At first sight, there may not seem much to connect Northern Rock, a minor bank rooted in the North-east of England, with Mattel, the world’s largest toy manufacturer, based in California.
In fact the similarity is striking. Both are examples of brands that have put profit ahead of public trust in their order of priorities. In other circumstances, neither might have been found out, and shareholders and analysts would have continued to applaud their neat gearing and attitude to risk. But that’s the trouble with chancers: they do tend to get found out, eventually. That said, it has to be admitted the consequences for the Northern Rock brand are terminal, whereas for Mattel’s they are merely severe.
Northern Rock’s disastrous arbitrage strategy in the wholesale money market barely requires further comment. Mattel’s folly – its monomaniacal infatuation with a low-cost manufacturing base in China, which produces two-thirds of its toys – demands a little more insight, and perhaps a degree more sympathy.
For a start, the humiliating apology made to “the Chinese people” over a whole slew of product recalls should not be taken at face value. All right, the little magnets that children might swallow by accident were a Mattel design fault, for which China did not deserve the blame. The lead-painted toys are another matter – a result of poor manufacturing supervision inherent in the Chinese production system, over which Mattel can have had little control. The ultimate apportionment of blame, in short, has everything to do with China’s emergence as the world’s key industrial power; and, more specifically, the projection of “brand China” in next year’s Beijing Olympics. Mattel’s abject compromise under pressure must take its place beside Disney’s, Google’s and Rupert Murdoch’s.
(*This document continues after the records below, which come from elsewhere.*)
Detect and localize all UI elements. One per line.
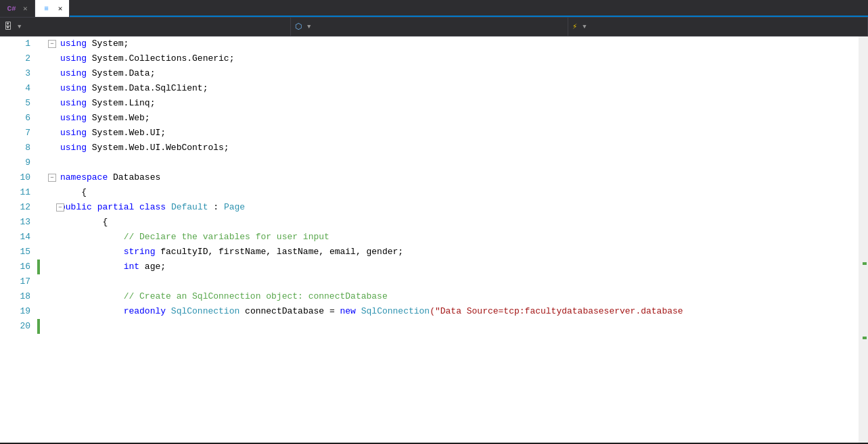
token-plain (134, 202, 139, 212)
gutter-mark-11 (37, 185, 48, 200)
tab-cs-close[interactable]: ✕ (23, 4, 28, 13)
line-num-7: 7 (4, 126, 30, 141)
token-plain: System.Data.SqlClient; (87, 83, 208, 93)
tab-cs[interactable]: C# ✕ (0, 0, 35, 17)
token-kw-using: using (60, 39, 87, 49)
class-dropdown[interactable]: ⬡ ▼ (291, 18, 568, 36)
line-num-2: 2 (4, 51, 30, 66)
code-area[interactable]: using System;using System.Collections.Ge… (58, 36, 859, 443)
line-num-9: 9 (4, 155, 30, 170)
token-class-name: Page (224, 202, 245, 212)
gutter-mark-10 (37, 170, 48, 185)
token-kw-partial: partial (97, 202, 135, 212)
code-line-19: readonly SqlConnection connectDatabase =… (60, 304, 859, 319)
token-plain (60, 306, 124, 316)
line-num-4: 4 (4, 81, 30, 96)
token-plain: System.Data; (87, 68, 155, 78)
line-num-5: 5 (4, 96, 30, 111)
collapse-area-15 (48, 245, 58, 260)
gutter-mark-14 (37, 230, 48, 245)
collapse-area-7 (48, 126, 58, 141)
token-kw-using: using (60, 113, 87, 123)
dropdown-arrow-2: ▼ (307, 24, 311, 30)
method-dropdown[interactable]: ⚡ ▼ (568, 18, 868, 36)
gutter-mark-19 (37, 304, 48, 319)
code-line-3: using System.Data; (60, 66, 859, 81)
code-line-5: using System.Linq; (60, 96, 859, 111)
gutter-mark-6 (37, 111, 48, 126)
token-plain (60, 262, 124, 272)
code-line-13: { (60, 215, 859, 230)
token-kw-new: new (340, 306, 356, 316)
line-num-17: 17 (4, 274, 30, 289)
cs-file-icon: C# (7, 4, 16, 14)
line-num-20: 20 (4, 319, 30, 334)
token-plain: System.Web.UI.WebControls; (87, 143, 229, 153)
collapse-area-4 (48, 81, 58, 96)
line-num-6: 6 (4, 111, 30, 126)
line-num-10: 10 (4, 170, 30, 185)
code-line-17 (60, 274, 859, 289)
line-num-11: 11 (4, 185, 30, 200)
ide-window: C# ✕ ≡ ✕ 🗄 ▼ ⬡ ▼ ⚡ ▼ 1234567891 (0, 0, 868, 443)
gutter-mark-18 (37, 289, 48, 304)
token-kw-int: int (124, 262, 139, 272)
token-plain: facultyID, firstName, lastName, email, g… (155, 247, 403, 257)
token-plain (60, 291, 124, 301)
editor-area: 1234567891011121314151617181920 −−− usin… (0, 36, 868, 443)
dropdown-arrow-1: ▼ (18, 24, 21, 30)
token-kw-using: using (60, 68, 87, 78)
tab-aspx-close[interactable]: ✕ (58, 4, 63, 13)
token-kw-public: public (60, 202, 92, 212)
collapse-col: −−− (48, 36, 58, 443)
line-num-19: 19 (4, 304, 30, 319)
gutter-mark-12 (37, 200, 48, 215)
line-num-15: 15 (4, 245, 30, 260)
token-class-name: SqlConnection (171, 306, 239, 316)
token-plain (166, 306, 171, 316)
scroll-marker-1 (863, 262, 867, 265)
database-icon: 🗄 (4, 22, 12, 32)
tab-strip-end (70, 0, 868, 17)
collapse-area-14 (48, 230, 58, 245)
token-plain: System.Web.UI; (87, 128, 166, 138)
toolbar: 🗄 ▼ ⬡ ▼ ⚡ ▼ (0, 18, 868, 36)
code-line-11: { (60, 185, 859, 200)
gutter-mark-9 (37, 155, 48, 170)
tab-bar: C# ✕ ≡ ✕ (0, 0, 868, 18)
collapse-area-12: − (48, 200, 58, 215)
gutter-mark-7 (37, 126, 48, 141)
token-plain (60, 232, 124, 242)
token-kw-class: class (139, 202, 166, 212)
line-num-8: 8 (4, 141, 30, 155)
token-plain: System.Web; (87, 113, 150, 123)
token-kw-using: using (60, 128, 87, 138)
token-kw-using: using (60, 143, 87, 153)
token-class-name: SqlConnection (361, 306, 430, 316)
token-plain: System.Linq; (87, 98, 155, 108)
token-plain: { (60, 217, 108, 227)
namespace-dropdown[interactable]: 🗄 ▼ (0, 18, 291, 36)
collapse-btn-12[interactable]: − (56, 203, 64, 212)
code-line-2: using System.Collections.Generic; (60, 51, 859, 66)
code-line-15: string facultyID, firstName, lastName, e… (60, 245, 859, 260)
gutter-mark-4 (37, 81, 48, 96)
code-line-1: using System; (60, 36, 859, 51)
collapse-btn-10[interactable]: − (48, 174, 56, 182)
class-icon: ⬡ (295, 22, 302, 32)
token-kw-namespace: namespace (60, 172, 108, 182)
tab-aspx[interactable]: ≡ ✕ (35, 0, 70, 17)
line-num-14: 14 (4, 230, 30, 245)
collapse-area-5 (48, 96, 58, 111)
method-icon: ⚡ (572, 22, 577, 32)
token-plain: System; (87, 39, 129, 49)
code-line-12: public partial class Default : Page (60, 200, 859, 215)
token-kw-readonly: readonly (124, 306, 166, 316)
code-line-18: // Create an SqlConnection object: conne… (60, 289, 859, 304)
gutter-mark-8 (37, 141, 48, 155)
collapse-area-11 (48, 185, 58, 200)
line-num-12: 12 (4, 200, 30, 215)
collapse-btn-1[interactable]: − (48, 40, 56, 48)
collapse-area-3 (48, 66, 58, 81)
token-plain: System.Collections.Generic; (87, 53, 234, 64)
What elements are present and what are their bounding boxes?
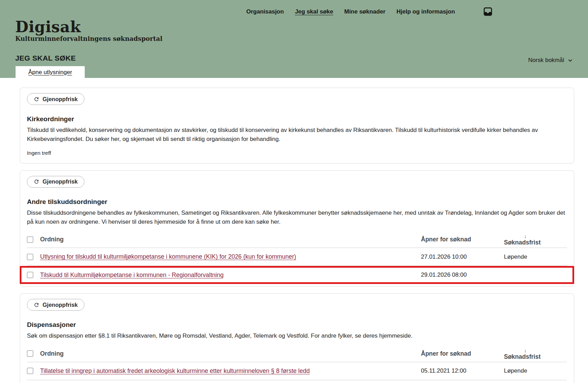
table-row: Tilskudd til Kulturmiljøkompetanse i kom… — [20, 266, 574, 284]
deadline-cell: Løpende — [504, 367, 567, 374]
app-logo-subtitle: Kulturminneforvaltningens søknadsportal — [15, 36, 163, 42]
column-header-opens[interactable]: Åpner for søknad — [421, 236, 504, 243]
table-header-row: Ordning Åpner for søknad ↓ Søknadsfrist — [27, 231, 567, 248]
refresh-icon — [34, 96, 39, 102]
refresh-button[interactable]: Gjenoppfrisk — [27, 299, 84, 311]
column-header-deadline-label: Søknadsfrist — [504, 353, 567, 360]
site-header: Organisasjon Jeg skal søke Mine søknader… — [0, 0, 588, 78]
opens-cell: 05.11.2021 12:00 — [421, 367, 504, 374]
opens-cell: 29.01.2026 08:00 — [421, 271, 504, 278]
row-checkbox[interactable] — [27, 272, 33, 278]
empty-result-text: Ingen treff — [27, 150, 567, 156]
row-checkbox[interactable] — [27, 254, 33, 260]
ordning-link[interactable]: Tillatelse til inngrep i automatisk fred… — [40, 367, 421, 375]
ordninger-table: Ordning Åpner for søknad ↓ Søknadsfrist … — [27, 346, 567, 380]
tab-label: Åpne utlysninger — [28, 69, 72, 76]
table-header-row: Ordning Åpner for søknad ↓ Søknadsfrist — [27, 346, 567, 362]
card-description: Tilskudd til vedlikehold, konservering o… — [27, 126, 567, 144]
refresh-icon — [34, 179, 39, 185]
language-selected-label: Norsk bokmål — [528, 57, 564, 64]
column-header-ordning[interactable]: Ordning — [40, 350, 421, 357]
ordning-link[interactable]: Tilskudd til Kulturmiljøkompetanse i kom… — [40, 271, 421, 279]
card-title: Kirkeordninger — [27, 115, 567, 123]
column-header-deadline-label: Søknadsfrist — [504, 239, 567, 246]
refresh-button-label: Gjenoppfrisk — [43, 178, 78, 185]
select-all-checkbox[interactable] — [27, 237, 33, 243]
column-header-deadline[interactable]: ↓ Søknadsfrist — [504, 233, 567, 246]
table-row: Utlysning for tilskudd til kulturmiljøko… — [27, 248, 567, 266]
nav-item-jeg-skal-soke[interactable]: Jeg skal søke — [295, 8, 333, 15]
table-body: Tillatelse til inngrep i automatisk fred… — [27, 362, 567, 380]
refresh-button[interactable]: Gjenoppfrisk — [27, 93, 84, 105]
card-title: Dispensasjoner — [27, 321, 567, 329]
refresh-button-label: Gjenoppfrisk — [43, 96, 78, 103]
card-kirkeordninger: Gjenoppfrisk Kirkeordninger Tilskudd til… — [20, 88, 574, 163]
table-row: Tillatelse til inngrep i automatisk fred… — [27, 362, 567, 380]
select-all-checkbox[interactable] — [27, 350, 33, 357]
inbox-button[interactable] — [483, 7, 493, 16]
column-header-ordning[interactable]: Ordning — [40, 236, 421, 243]
refresh-button[interactable]: Gjenoppfrisk — [27, 176, 84, 188]
page-title: JEG SKAL SØKE — [15, 54, 76, 62]
ordning-link[interactable]: Utlysning for tilskudd til kulturmiljøko… — [40, 253, 421, 260]
row-checkbox[interactable] — [27, 368, 33, 374]
deadline-cell: Løpende — [504, 253, 567, 260]
card-dispensasjoner: Gjenoppfrisk Dispensasjoner Søk om dispe… — [20, 293, 574, 383]
chevron-down-icon — [568, 58, 573, 63]
main-nav: Organisasjon Jeg skal søke Mine søknader… — [246, 7, 493, 16]
card-title: Andre tilskuddsordninger — [27, 198, 567, 206]
app-logo-title: Digisak — [15, 19, 163, 35]
table-body: Utlysning for tilskudd til kulturmiljøko… — [27, 248, 567, 284]
tab-apne-utlysninger[interactable]: Åpne utlysninger — [16, 66, 85, 78]
language-selector[interactable]: Norsk bokmål — [526, 56, 575, 64]
app-logo: Digisak Kulturminneforvaltningens søknad… — [15, 19, 163, 42]
card-andre-tilskuddsordninger: Gjenoppfrisk Andre tilskuddsordninger Di… — [20, 170, 574, 287]
nav-item-organisasjon[interactable]: Organisasjon — [246, 8, 284, 15]
card-description: Disse tilskuddsordningene behandles av f… — [27, 208, 567, 227]
sort-descending-icon: ↓ — [504, 233, 567, 239]
nav-item-mine-soknader[interactable]: Mine søknader — [344, 8, 385, 15]
card-description: Søk om dispensasjon etter §8.1 til Riksa… — [27, 331, 567, 340]
column-header-deadline[interactable]: ↓ Søknadsfrist — [504, 347, 567, 360]
refresh-button-label: Gjenoppfrisk — [43, 302, 78, 308]
opens-cell: 27.01.2026 10:00 — [421, 253, 504, 260]
ordninger-table: Ordning Åpner for søknad ↓ Søknadsfrist … — [27, 231, 567, 284]
sort-descending-icon: ↓ — [504, 347, 567, 353]
refresh-icon — [34, 302, 39, 308]
column-header-opens[interactable]: Åpner for søknad — [421, 350, 504, 357]
inbox-icon — [483, 7, 493, 16]
nav-item-hjelp-og-informasjon[interactable]: Hjelp og informasjon — [396, 8, 455, 15]
main-content: Gjenoppfrisk Kirkeordninger Tilskudd til… — [0, 78, 588, 383]
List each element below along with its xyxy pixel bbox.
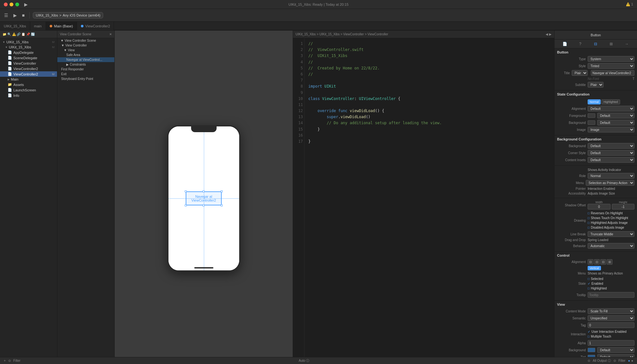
font-edit-icon[interactable]: T [633,77,634,81]
handle-br[interactable] [221,204,223,206]
view-bg-swatch[interactable] [588,348,595,352]
nav-item-viewcontroller[interactable]: 📄 ViewController [0,61,57,66]
align-fill-btn[interactable]: ⊞ [607,259,612,265]
run-button[interactable]: ▶ [12,12,18,19]
align-center-btn[interactable]: ⊟ [594,259,600,265]
scene-item-vc[interactable]: ▼ View Controller [57,43,114,48]
run-icon[interactable]: ▶ [24,2,28,7]
scene-item-safearea[interactable]: Safe Area [57,53,114,57]
view-section: View Content Mode Scale To Fill Semantic… [555,301,637,364]
corner-style-select[interactable]: Default [588,150,634,156]
handle-tc[interactable] [203,190,204,192]
nav-item-vc2[interactable]: 📄 ViewController2 [0,66,57,71]
scene-nav-close-icon[interactable]: ✕ [109,32,112,36]
behavior-select[interactable]: Automatic [588,243,634,249]
filter-status-icon[interactable]: ⊙ [8,359,11,362]
nav-item-group[interactable]: ▼ UIKit_15_Xibs M [0,45,57,50]
navegar-button[interactable]: Navegar al ViewController2 [186,191,222,205]
nav-item-main[interactable]: ▶ Main [0,77,57,82]
attributes-inspector-icon[interactable]: ⊟ [592,40,599,47]
status-icon-1[interactable]: ● [628,359,630,362]
alignment-select[interactable]: Default [588,106,634,111]
nav-item-label: UIKit_15_Xibs [6,40,29,44]
scheme-selector[interactable]: UIKit_15_Xibs > Any iOS Device (arm64) [33,12,103,18]
minimize-button[interactable] [10,3,13,6]
vertical-buttons: Vertical [588,266,634,270]
alpha-input[interactable] [588,340,634,346]
content-insets-select[interactable]: Default [588,157,634,163]
nav-item-launchscreen[interactable]: 📄 LaunchScreen [0,87,57,93]
nav-item-info[interactable]: 📄 Info [0,93,57,98]
title-text-input[interactable] [591,70,634,76]
role-select[interactable]: Normal [588,173,634,179]
tag-input[interactable] [588,322,634,328]
file-inspector-icon[interactable]: 📄 [561,40,568,47]
type-select[interactable]: System [588,56,634,62]
nav-arrows[interactable]: ◀ ▶ [546,32,552,36]
tab-main[interactable]: main [30,22,46,30]
handle-bl[interactable] [185,204,187,206]
state-highlighted-btn[interactable]: Highlighted [601,99,620,104]
scene-item-navegar[interactable]: Navegar al ViewControl... [57,57,114,62]
drawing-row: Drawing □ Reverses On Highlight □ Shows … [557,210,634,231]
title-row: Title Plain [557,69,634,76]
maximize-button[interactable] [15,3,19,6]
shadow-height-input[interactable] [612,204,635,210]
shadow-offset-label: Shadow Offset [557,203,586,207]
title-format-select[interactable]: Plain [572,70,588,76]
foreground-select[interactable]: Default [597,113,634,118]
size-inspector-icon[interactable]: ⊞ [608,40,615,47]
stop-button[interactable]: ■ [20,12,26,19]
help-inspector-icon[interactable]: ? [577,40,584,47]
handle-tr[interactable] [221,190,223,192]
background-color-select[interactable]: Default [597,120,634,125]
scene-item-constraints[interactable]: ▶ Constraints [57,62,114,67]
filter-right-status[interactable]: ⊙ [588,359,590,362]
nav-item-vc2-xib[interactable]: 📄 ViewController2 M [0,71,57,77]
connections-inspector-icon[interactable]: → [623,40,630,47]
bg-select[interactable]: Default [588,143,634,149]
style-select[interactable]: Tinted [588,63,634,69]
line-break-select[interactable]: Truncate Middle [588,231,634,237]
tab-viewcontroller2[interactable]: ViewController2 [77,22,114,30]
state-normal-btn[interactable]: Normal [588,99,601,104]
align-left-btn[interactable]: ⊟ [588,259,593,265]
nav-item-appdelegate[interactable]: 📄 AppDelegate [0,50,57,55]
shadow-width-input[interactable] [588,204,611,210]
filter-right2-status[interactable]: ⊙ [613,359,616,362]
font-row: No Font T [557,76,634,81]
highlighted-adjusts-row: □ Highlighted Adjusts Image [588,220,634,225]
button-wrapper[interactable]: Navegar al ViewController2 [186,191,222,205]
vertical-align-row: Vertical [557,265,634,271]
menu-select[interactable]: Selection as Primary Action [586,180,634,186]
close-button[interactable] [4,3,8,6]
nav-item-assets[interactable]: 📁 Assets [0,82,57,87]
content-mode-select[interactable]: Scale To Fill [588,308,634,314]
vertical-label-btn[interactable]: Vertical [588,266,601,270]
scene-item-firstresponder[interactable]: First Responder [57,67,114,72]
add-icon[interactable]: + [4,359,6,362]
handle-tl[interactable] [185,190,187,192]
status-icon-2[interactable]: ● [631,359,633,362]
nav-item-scenedelegate[interactable]: 📄 SceneDelegate [0,55,57,61]
foreground-swatch[interactable] [588,113,595,118]
view-title: View [557,303,634,306]
background-swatch[interactable] [588,120,595,125]
scene-item-exit[interactable]: Exit [57,72,114,76]
nav-item-project[interactable]: ▼ UIKit_15_Xibs M [0,39,57,45]
scene-item-view[interactable]: ▼ View [57,48,114,53]
subtitle-format-select[interactable]: Plain [588,82,604,88]
view-bg-select[interactable]: Default [597,347,634,353]
code-text[interactable]: // // ViewController.swift // UIKit_15_X… [304,38,554,364]
semantic-select[interactable]: Unspecified [588,315,634,321]
scene-item-storyboard-entry[interactable]: Storyboard Entry Point [57,76,114,81]
tab-uitoolkit[interactable]: UIKit_15_Xibs [0,22,30,30]
tab-main-base[interactable]: Main (Base) [46,22,77,30]
scene-item-vcs[interactable]: ▼ View Controller Scene [57,38,114,43]
image-select[interactable]: Image [588,127,634,132]
navigator-toggle-button[interactable]: ☰ [3,12,10,19]
align-right-btn[interactable]: ⊟ [600,259,606,265]
handle-bc[interactable] [203,204,204,206]
tooltip-input[interactable] [588,292,634,298]
shadow-offset-row: Shadow Offset Width Height [557,200,634,210]
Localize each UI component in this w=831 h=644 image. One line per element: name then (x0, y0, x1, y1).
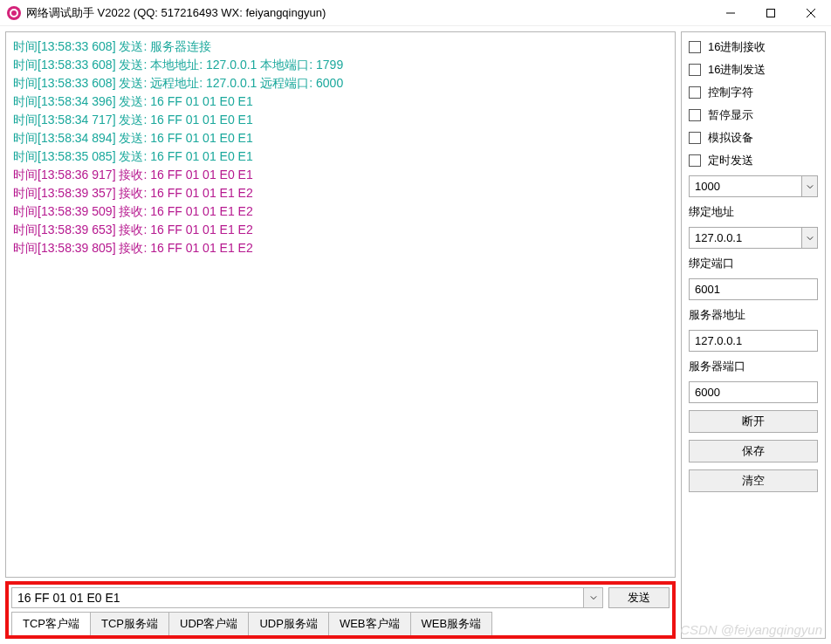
close-button[interactable] (791, 0, 831, 26)
tab-5[interactable]: WEB服务端 (410, 612, 493, 635)
tab-2[interactable]: UDP客户端 (168, 612, 249, 635)
send-input[interactable] (12, 588, 583, 607)
tab-3[interactable]: UDP服务端 (248, 612, 328, 635)
tab-1[interactable]: TCP服务端 (90, 612, 169, 635)
bind-addr-label: 绑定地址 (689, 204, 818, 220)
pause-display-checkbox[interactable]: 暂停显示 (689, 107, 818, 123)
log-line: 时间[13:58:34 717] 发送: 16 FF 01 01 E0 E1 (13, 111, 668, 129)
log-line: 时间[13:58:34 894] 发送: 16 FF 01 01 E0 E1 (13, 129, 668, 147)
chevron-down-icon[interactable] (801, 228, 817, 248)
log-line: 时间[13:58:33 608] 发送: 远程地址: 127.0.0.1 远程端… (13, 74, 668, 92)
bind-addr-combo[interactable]: 127.0.0.1 (689, 227, 818, 249)
log-line: 时间[13:58:34 396] 发送: 16 FF 01 01 E0 E1 (13, 92, 668, 111)
titlebar: 网络调试助手 V2022 (QQ: 517216493 WX: feiyangq… (0, 0, 831, 26)
bind-port-input[interactable]: 6001 (689, 278, 818, 300)
hex-recv-checkbox[interactable]: 16进制接收 (689, 39, 818, 55)
save-button[interactable]: 保存 (689, 440, 818, 462)
server-port-label: 服务器端口 (689, 359, 818, 374)
log-line: 时间[13:58:39 357] 接收: 16 FF 01 01 E1 E2 (13, 184, 668, 202)
tab-bar: TCP客户端TCP服务端UDP客户端UDP服务端WEB客户端WEB服务端 (11, 612, 670, 635)
server-addr-label: 服务器地址 (689, 307, 818, 323)
clear-button[interactable]: 清空 (689, 469, 818, 492)
options-panel: 16进制接收 16进制发送 控制字符 暂停显示 模拟设备 定时发送 1000 绑… (681, 31, 826, 639)
svg-rect-0 (767, 9, 775, 17)
timed-send-checkbox[interactable]: 定时发送 (689, 153, 818, 168)
log-line: 时间[13:58:39 653] 接收: 16 FF 01 01 E1 E2 (13, 221, 668, 239)
log-output[interactable]: 时间[13:58:33 608] 发送: 服务器连接时间[13:58:33 60… (5, 31, 676, 578)
minimize-button[interactable] (711, 0, 751, 26)
window-title: 网络调试助手 V2022 (QQ: 517216493 WX: feiyangq… (26, 5, 711, 21)
hex-send-checkbox[interactable]: 16进制发送 (689, 62, 818, 78)
tab-4[interactable]: WEB客户端 (328, 612, 411, 635)
log-line: 时间[13:58:33 608] 发送: 本地地址: 127.0.0.1 本地端… (13, 56, 668, 74)
send-button[interactable]: 发送 (608, 587, 670, 608)
send-combo[interactable] (11, 587, 603, 608)
log-line: 时间[13:58:35 085] 发送: 16 FF 01 01 E0 E1 (13, 147, 668, 166)
server-addr-input[interactable]: 127.0.0.1 (689, 330, 818, 352)
disconnect-button[interactable]: 断开 (689, 410, 818, 433)
sim-device-checkbox[interactable]: 模拟设备 (689, 130, 818, 146)
ctrl-char-checkbox[interactable]: 控制字符 (689, 85, 818, 100)
tab-0[interactable]: TCP客户端 (11, 612, 91, 635)
maximize-button[interactable] (751, 0, 791, 26)
log-line: 时间[13:58:39 805] 接收: 16 FF 01 01 E1 E2 (13, 239, 668, 257)
interval-combo[interactable]: 1000 (689, 175, 818, 197)
log-line: 时间[13:58:36 917] 接收: 16 FF 01 01 E0 E1 (13, 166, 668, 184)
chevron-down-icon[interactable] (583, 588, 602, 607)
bind-port-label: 绑定端口 (689, 256, 818, 271)
log-line: 时间[13:58:33 608] 发送: 服务器连接 (13, 38, 668, 56)
chevron-down-icon[interactable] (801, 176, 817, 196)
highlight-frame: 发送 TCP客户端TCP服务端UDP客户端UDP服务端WEB客户端WEB服务端 (5, 581, 676, 639)
log-line: 时间[13:58:39 509] 接收: 16 FF 01 01 E1 E2 (13, 202, 668, 221)
server-port-input[interactable]: 6000 (689, 381, 818, 403)
app-icon (7, 6, 21, 20)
All the same, how did Mattel get into this predicament in the first place? It has certainly not been alone in reasoning that the only way to stay “competitive” in increasingly cut-throat global markets is to outsource manufacturing to China (which boasts an industrial infrastructure and scale not matched by other emerging countries). Nor is it alone in having to deal with the product recalls that seem part and parcel of doing business there. Only last week, for example, Simplicity, a US-based manufacturer, recalled 1 million Chinese-made cots.
Where it does seem to have excelled, thanks to incompetent crisis management, is in making itself a lightning conductor for all these woes. Inasmuch as there is a consumer backlash against “Made in China” – especially as it relates to toy purchases – the brunt is likely to be borne by Mattel.
With hindsight, it is easy to say that Mattel should have spread its manufacturing commitments more widely, even though the operating margins might not have been so attractive. Certainly Denmark’s Lego and Germany’s Playmobil – which, contrary to the general trend, have retained most of their European plant – now look likely to cash in on a “Not Made in China” dividend.
But then, with hindsight, Adam Applegarth, chief executive of Northern Rock, would have known that his strategy was to produce the first run on a UK bank since 1866.